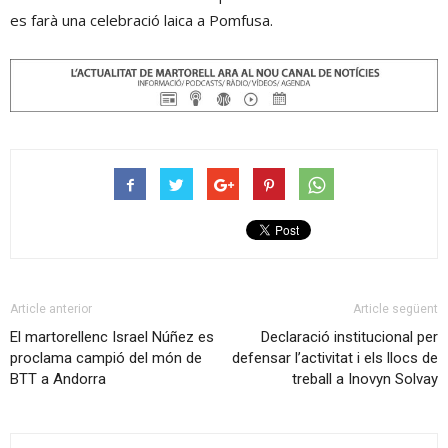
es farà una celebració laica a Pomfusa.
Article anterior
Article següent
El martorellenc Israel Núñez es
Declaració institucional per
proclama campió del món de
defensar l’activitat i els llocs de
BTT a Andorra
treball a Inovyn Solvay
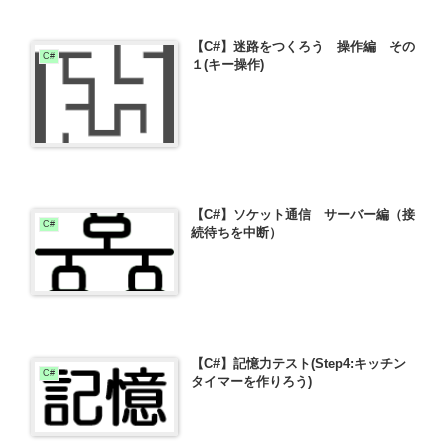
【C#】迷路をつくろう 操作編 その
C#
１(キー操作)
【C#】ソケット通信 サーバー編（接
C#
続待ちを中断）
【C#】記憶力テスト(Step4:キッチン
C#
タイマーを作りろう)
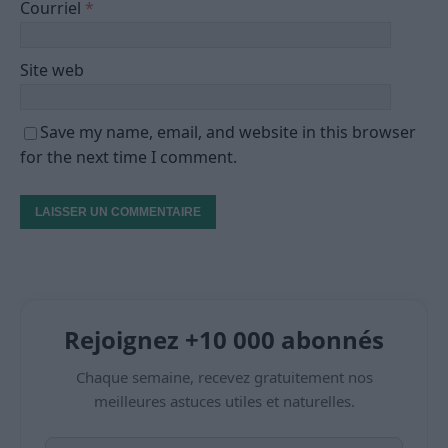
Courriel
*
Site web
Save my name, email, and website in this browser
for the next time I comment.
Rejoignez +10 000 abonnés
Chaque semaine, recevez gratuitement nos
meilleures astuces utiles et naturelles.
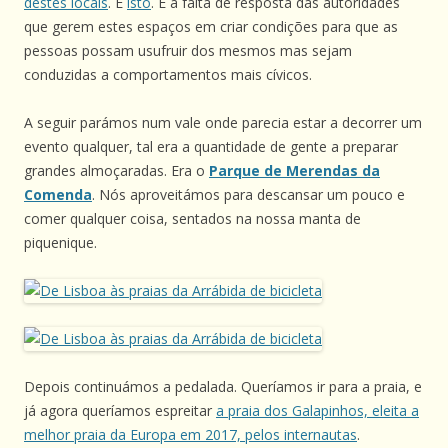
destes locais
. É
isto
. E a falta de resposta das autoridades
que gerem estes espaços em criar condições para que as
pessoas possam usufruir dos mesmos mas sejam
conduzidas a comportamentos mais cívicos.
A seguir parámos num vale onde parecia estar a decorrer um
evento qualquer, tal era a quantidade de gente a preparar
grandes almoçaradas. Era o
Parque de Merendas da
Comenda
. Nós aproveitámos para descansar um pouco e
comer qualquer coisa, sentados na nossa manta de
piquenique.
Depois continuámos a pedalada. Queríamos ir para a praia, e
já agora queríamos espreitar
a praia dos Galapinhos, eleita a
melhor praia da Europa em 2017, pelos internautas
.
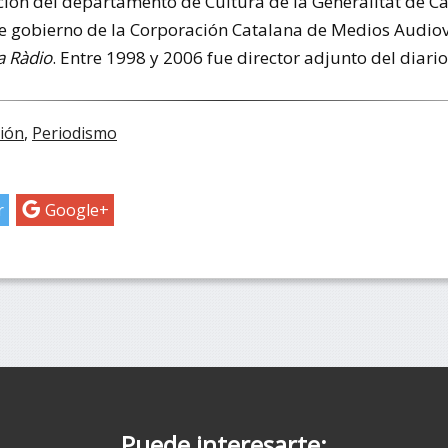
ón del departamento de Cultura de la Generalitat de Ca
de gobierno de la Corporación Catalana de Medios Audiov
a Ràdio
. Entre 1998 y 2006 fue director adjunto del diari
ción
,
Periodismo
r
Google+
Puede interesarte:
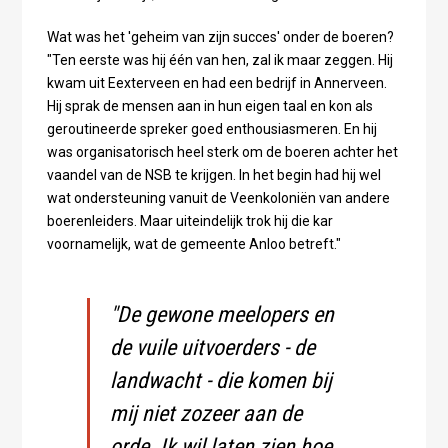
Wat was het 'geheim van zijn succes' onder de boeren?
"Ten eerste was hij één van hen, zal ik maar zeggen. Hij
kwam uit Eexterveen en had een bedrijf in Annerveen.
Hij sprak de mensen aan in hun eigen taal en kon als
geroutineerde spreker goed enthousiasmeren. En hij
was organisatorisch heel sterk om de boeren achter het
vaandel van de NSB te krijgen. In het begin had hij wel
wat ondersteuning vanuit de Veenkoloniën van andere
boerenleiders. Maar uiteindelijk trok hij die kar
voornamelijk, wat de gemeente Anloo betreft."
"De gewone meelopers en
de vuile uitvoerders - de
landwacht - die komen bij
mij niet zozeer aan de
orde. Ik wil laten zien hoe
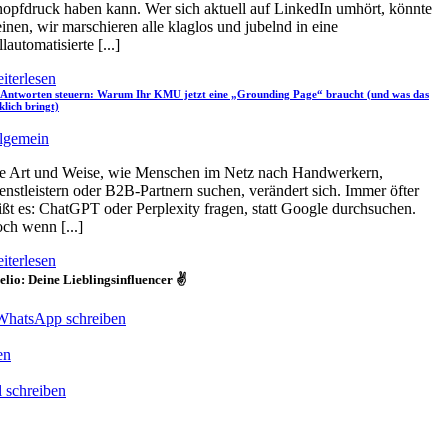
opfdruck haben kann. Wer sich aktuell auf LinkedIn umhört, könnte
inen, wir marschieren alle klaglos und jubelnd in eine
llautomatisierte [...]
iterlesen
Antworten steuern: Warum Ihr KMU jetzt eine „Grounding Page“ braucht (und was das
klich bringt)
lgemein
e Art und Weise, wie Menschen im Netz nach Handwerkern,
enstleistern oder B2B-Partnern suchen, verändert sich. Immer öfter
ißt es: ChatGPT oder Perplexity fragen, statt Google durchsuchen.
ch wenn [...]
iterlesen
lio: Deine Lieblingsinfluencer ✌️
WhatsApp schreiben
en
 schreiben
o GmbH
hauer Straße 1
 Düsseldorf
--
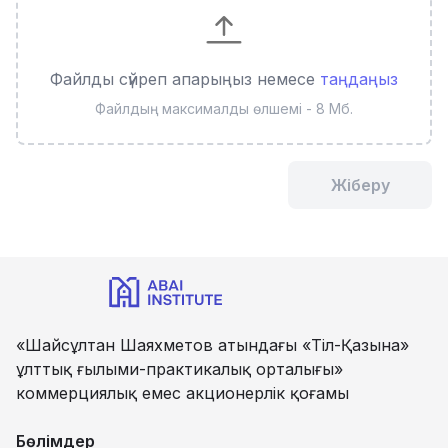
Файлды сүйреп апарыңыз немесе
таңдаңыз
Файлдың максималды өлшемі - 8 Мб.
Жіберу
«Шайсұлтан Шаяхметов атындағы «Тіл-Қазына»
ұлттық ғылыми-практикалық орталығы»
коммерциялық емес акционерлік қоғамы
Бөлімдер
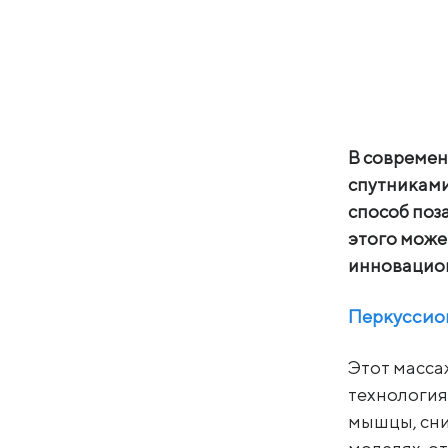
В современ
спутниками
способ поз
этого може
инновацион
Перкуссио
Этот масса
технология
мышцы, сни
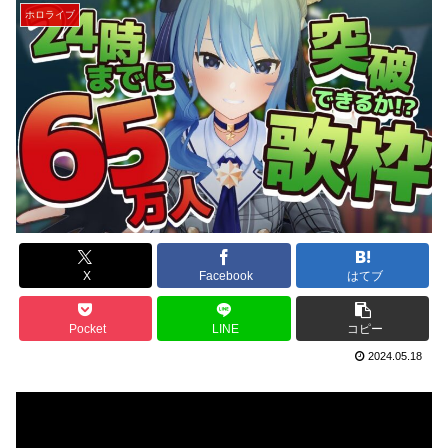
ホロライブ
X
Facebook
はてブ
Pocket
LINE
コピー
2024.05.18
---
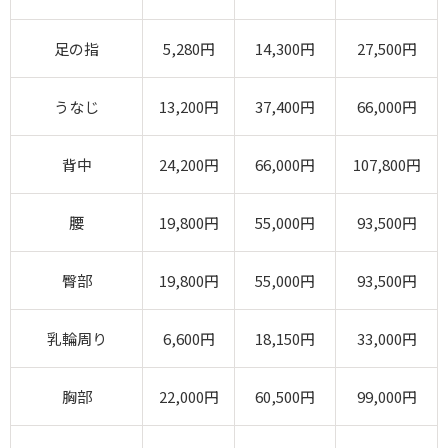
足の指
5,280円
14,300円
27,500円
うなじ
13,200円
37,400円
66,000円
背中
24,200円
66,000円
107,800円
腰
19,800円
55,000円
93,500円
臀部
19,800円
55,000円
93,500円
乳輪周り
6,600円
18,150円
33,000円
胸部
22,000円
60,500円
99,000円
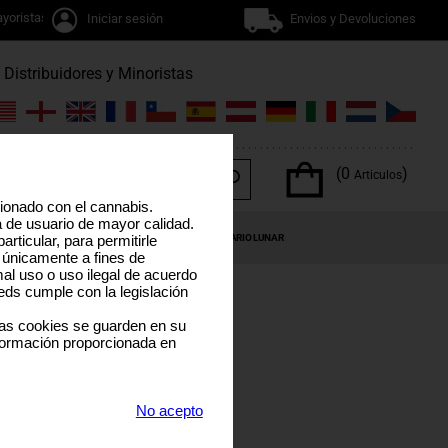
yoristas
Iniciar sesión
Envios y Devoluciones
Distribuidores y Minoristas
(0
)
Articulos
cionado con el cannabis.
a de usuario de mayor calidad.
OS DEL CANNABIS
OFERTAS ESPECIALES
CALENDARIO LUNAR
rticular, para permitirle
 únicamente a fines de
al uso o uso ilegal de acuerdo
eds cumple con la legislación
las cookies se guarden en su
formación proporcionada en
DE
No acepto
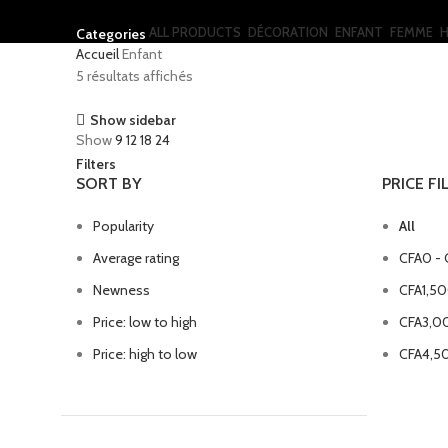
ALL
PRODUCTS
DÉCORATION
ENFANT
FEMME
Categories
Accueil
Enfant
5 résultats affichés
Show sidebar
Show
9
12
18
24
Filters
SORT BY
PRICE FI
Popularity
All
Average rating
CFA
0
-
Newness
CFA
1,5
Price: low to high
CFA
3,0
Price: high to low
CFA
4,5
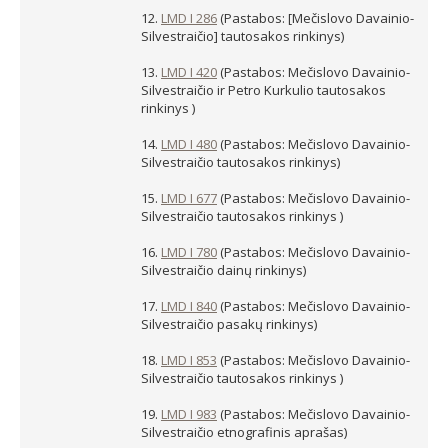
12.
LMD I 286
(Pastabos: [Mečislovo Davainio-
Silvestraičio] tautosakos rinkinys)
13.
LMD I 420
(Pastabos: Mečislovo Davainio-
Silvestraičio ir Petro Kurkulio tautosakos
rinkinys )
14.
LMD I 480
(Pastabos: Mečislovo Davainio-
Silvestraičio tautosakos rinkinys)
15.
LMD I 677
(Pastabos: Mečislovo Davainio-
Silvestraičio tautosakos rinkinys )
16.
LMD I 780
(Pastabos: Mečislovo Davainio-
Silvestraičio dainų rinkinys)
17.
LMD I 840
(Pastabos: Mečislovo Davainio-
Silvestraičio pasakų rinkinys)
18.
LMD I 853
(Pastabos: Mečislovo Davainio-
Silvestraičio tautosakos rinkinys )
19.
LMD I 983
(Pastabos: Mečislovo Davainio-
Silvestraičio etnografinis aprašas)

* _AIM OF THE EXERCISE_:
Copy all lines from the data above that contain the word "tautosakos".

* _REPLY_:
Silvestraičio] tautosakos rinkinys)
Silvestraičio ir Petro Kurkulio tautosakos
Silvestraičio tautosakos rinkinys)
Silvestraičio tautosakos rinkinys )
Silvestraičio tautosakos rinkinys )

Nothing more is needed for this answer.